Monday, April 6, 2015

Frances Godwin, Another Tough Woman

I've returned from beautiful Costa Rica and a wonderful visit with a friend who's one strong woman. She and I share of love for the author Robert Hellenga ( who initially grabbed us with "The Sixteen Pleasures," so I had dragged along his latest book for her to read while I was there. As you can imagine, as much as we all love books, we didn't get much reading accomplished. On the flight home, however, I jumped in and finished "The Confessions of Frances Godwin" in two days.
Frances spoke to me for a number of reasons, she's a Latin teacher as was my mom, she's a young widow like my sister-in-law, she's prone to examining her life in minute detail like my dear friend Andrea, and she's in love with Italy as I am. Perhaps she is Hellenga's alter-ego or maybe she's channeling his mom. Either way I loved her for her humanity, her truth, and her passion for all that life throws at her.

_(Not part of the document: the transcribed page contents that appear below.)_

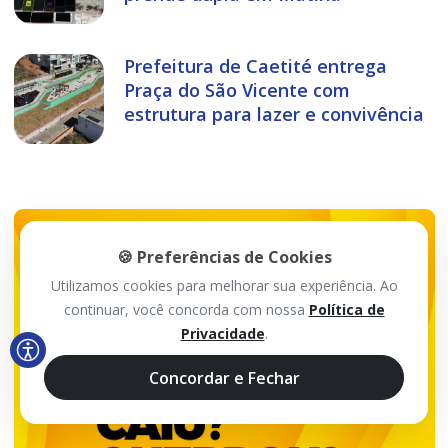
Prefeitura de Caetité entrega
Praça do São Vicente com
estrutura para lazer e convivência
🍪 Preferências de Cookies
Utilizamos cookies para melhorar sua experiência. Ao
continuar, você concorda com nossa
Política de
Privacidade
.
Concordar e Fechar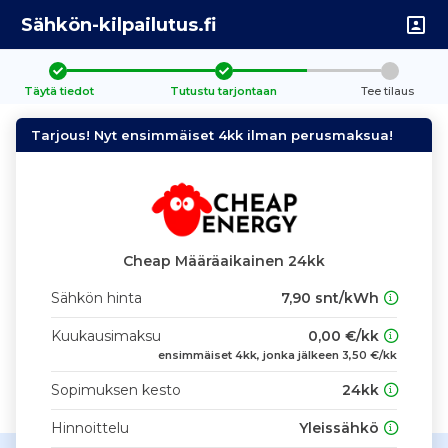
Sähkön-kilpailutus.fi
Täytä tiedot
Tutustu tarjontaan
Tee tilaus
Tarjous! Nyt ensimmäiset 4kk ilman perusmaksua!
Cheap Määräaikainen 24kk
Sähkön hinta
7,90 snt/kWh
Kuukausimaksu
0,00 €/kk
ensimmäiset 4kk, jonka jälkeen 3,50 €/kk
Sopimuksen kesto
24kk
Hinnoittelu
Yleissähkö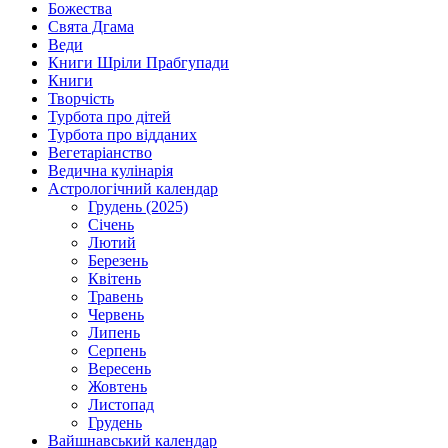
Божества
Свята Дгама
Веди
Книги Шріли Прабгупади
Книги
Творчість
Турбота про дітей
Турбота про відданих
Вегетаріанство
Ведична кулінарія
Астрологічний календар
Грудень (2025)
Січень
Лютий
Березень
Квітень
Травень
Червень
Липень
Серпень
Вересень
Жовтень
Листопад
Грудень
Вайшнавський календар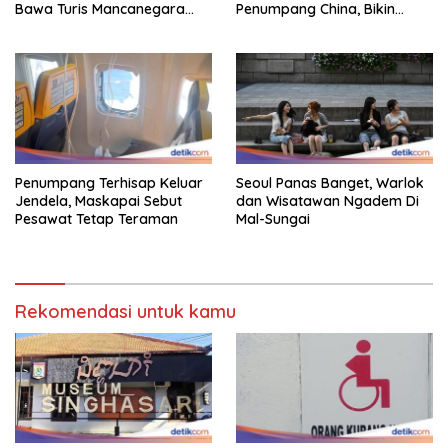
Bawa Turis Mancanegara
Penumpang China, Bikin
Hingga Indonesia
Gestur Mata Sipit
Penumpang Terhisap Keluar
Seoul Panas Banget, Warlok
Jendela, Maskapai Sebut
dan Wisatawan Ngadem Di
Pesawat Tetap Teraman
Mal-Sungai
Rekomendasi untuk kamu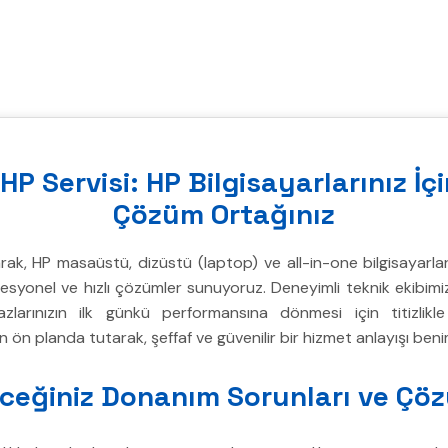
P Servisi: HP Bilgisayarlarınız İçi
Çözüm Ortağınız
ak, HP masaüstü, dizüstü (laptop) ve all-in-one bilgisayarları
fesyonel ve hızlı çözümler sunuyoruz. Deneyimli teknik ekibimi
zlarınızın ilk günkü performansına dönmesi için titizlikle
ön planda tutarak, şeffaf ve güvenilir bir hizmet anlayışı beni
eceğiniz Donanım Sorunları ve Çöz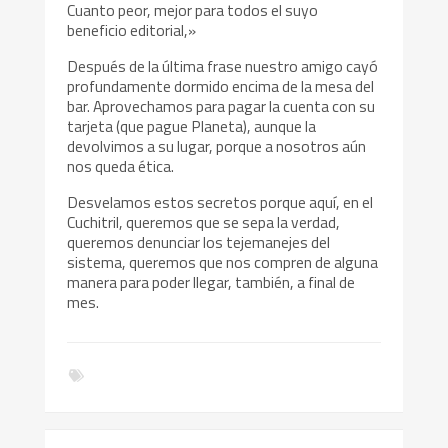
Cuanto peor, mejor para todos el suyo
beneficio editorial,»
Después de la última frase nuestro amigo cayó
profundamente dormido encima de la mesa del
bar. Aprovechamos para pagar la cuenta con su
tarjeta (que pague Planeta), aunque la
devolvimos a su lugar, porque a nosotros aún
nos queda ética.
Desvelamos estos secretos porque aquí, en el
Cuchitril, queremos que se sepa la verdad,
queremos denunciar los tejemanejes del
sistema, queremos que nos compren de alguna
manera para poder llegar, también, a final de
mes.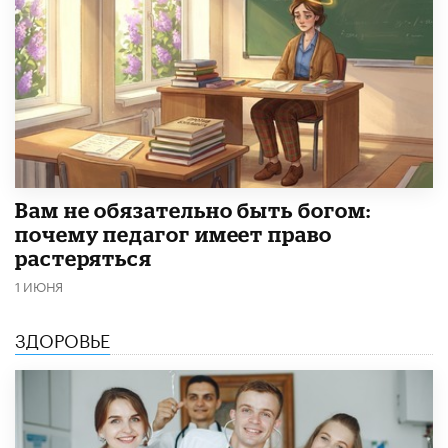
​Вам не обязательно быть богом:
почему педагог имеет право
растеряться
1 ИЮНЯ
ЗДОРОВЬЕ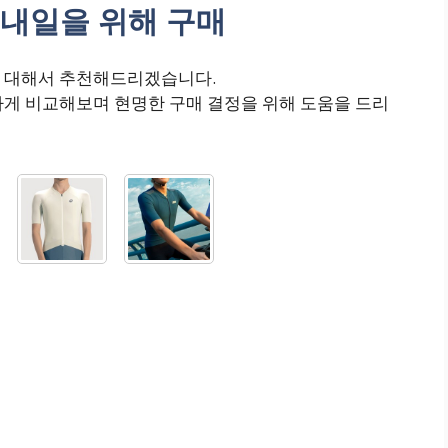
내일을 위해 구매
에 대해서 추천해드리겠습니다.
하게 비교해보며 현명한 구매 결정을 위해 도움을 드리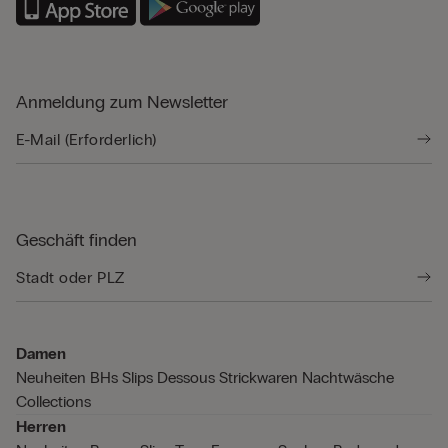
Anmeldung zum Newsletter
Geschäft finden
Damen
Neuheiten
BHs
Slips
Dessous
Strickwaren
Nachtwäsche
Collections
Herren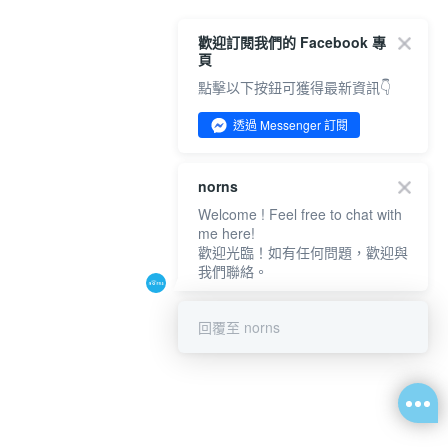
歡迎訂閱我們的 Facebook 專
頁
點擊以下按鈕可獲得最新資訊👇
透過 Messenger 訂閱
norns
Welcome ! Feel free to chat with
me here!
歡迎光臨！如有任何問題，歡迎與
我們聯絡。
回覆至 norns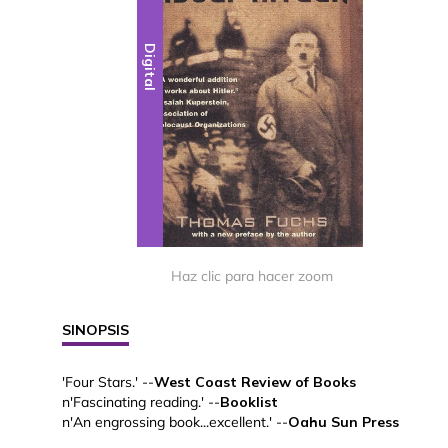
Digital
Haz clic para hacer zoom
SINOPSIS
'Four Stars.' --
West Coast Review of Books
n'Fascinating reading.' --
Booklist
n'An engrossing book...excellent.' --
Oahu Sun Press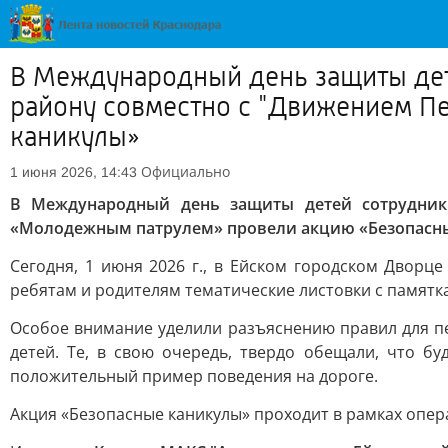
В Международный день защиты дет
району совместно с "Движением П
каникулы»
Официально
1 июня 2026, 14:43
В Международный день защиты детей сотрудник
«Молодежным патрулем» провели акцию «Безопасн
Сегодня, 1 июня 2026 г., в Ейском городском Дворц
ребятам и родителям тематические листовки с памятк
Особое внимание уделили разъяснению правил для пе
детей. Те, в свою очередь, твердо обещали, что б
положительный пример поведения на дороге.
Акция «Безопасные каникулы» проходит в рамках опе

Frances begins her story in 2006 having survived hernia repair surgery and been advised by her friend/arch-enemy Lois that she should think about getting her affairs in order. Yes, she's about my age. Her confessions take her back to 1963 in the Trastavere neighborhood of Rome where, now graduated from college, she is taking a conversational Latin course with the renowned Father Adrian. Back in the states she's left a lover, her Shakespeare professor Paul Godwin, whose marriage is now on the skids because of their torrid affair.
Forty-some years later Paul and Frances are still together in Galesburg, Illinois. Their only child, Stella, has failed to live up to their high expectations, having eschewed study at the Iowa Writers' School, to take up with a thug named Jimmy who treks vegetables cross country in an eighteen wheeler.
Paul has lung cancer. In less than a year Frances must face the world as a solo traveler. What she decides to do and how she does it fills this small novel with big ideas. We learn about astronomy, antique automobiles, opera, piano tuning, great wines, and even the Catholic church.
Some critics might say that Hellenga throws in everything but the kitchen sink to show off the breadth of his knowledge. I say that he takes a love story, a murder mystery, and a fantasy, combined with a dose of magical realism, wraps it up in the food and music of Italy, and serves up the kind of satisfying novel that will stay with you days after you've closed the cover.